── Entries supplied

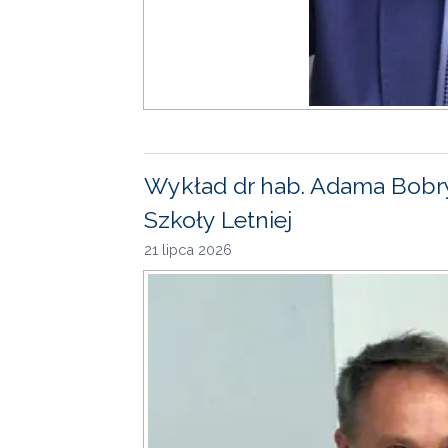
Wykład dr hab. Adama Bobr
Szkoły Letniej
21 lipca 2026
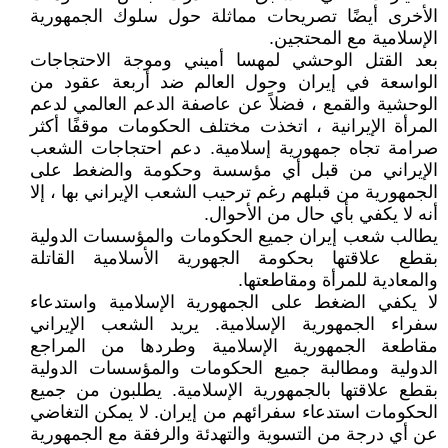
الأخرى أيضًا تصريحات مماثلة حول سلوك الجمهورية
الإسلامية مع المحتجين.
بعد القتل الوحشي لمهسا أميني وموجة الاحتجاجات
الواسعة في إيران وحول العالم ضد أربعة عقود من
الوحشية والقمع ، فضلاً عن عاصفة الدعم العالمي لدعم
المرأة الإيرانية ، اتخذت مختلف الحكومات موقفًا أكثر
صرامة تجاه جمهورية إسلامية. دعم احتجاجات الشعب
الإيراني من قبل أي مؤسسة وحكومة والضغط على
الجمهورية من قبلهم رغم ترحيب الشعب الإيراني بها ، إلا
أنه لا يكفي بأي حال من الأحوال.
يطالب شعب إيران جميع الحكومات والمؤسسات الدولية
بقطع علاقتها بحكومة الجهورية الأسلامية القاتلة
والمعادية للمرأة ومقاطعتها.
لا يكفي الضغط على الجمهورية الإسلامية واستدعاء
سفراء الجمهورية الإسلامية. يريد الشعب الإيراني
مقاطعة الجمهورية الإسلامية وطردها من المراجع
الدولية ومطالبة جميع الحكومات والمؤسسات الدولية
بقطع علاقتها بالجمهورية الإسلامية. يطلبون من جميع
الحكومات استدعاء سفرائهم من إيران. لا يمكن التغاضي
عن أي درجة من التسوية والتهدئة والرفقة مع الجمهورية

────

● Task item
When a line holds the string "الحكومات", pull it out of the listing.

● Answer section
المرأة الإيرانية ، اتخذت مختلف الحكومات موقفًا أكثر
يطالب شعب إيران جميع الحكومات والمؤسسات الدولية
الدولية ومطالبة جميع الحكومات والمؤسسات الدولية
الحكومات استدعاء سفرائهم من إيران. لا يمكن التغاضي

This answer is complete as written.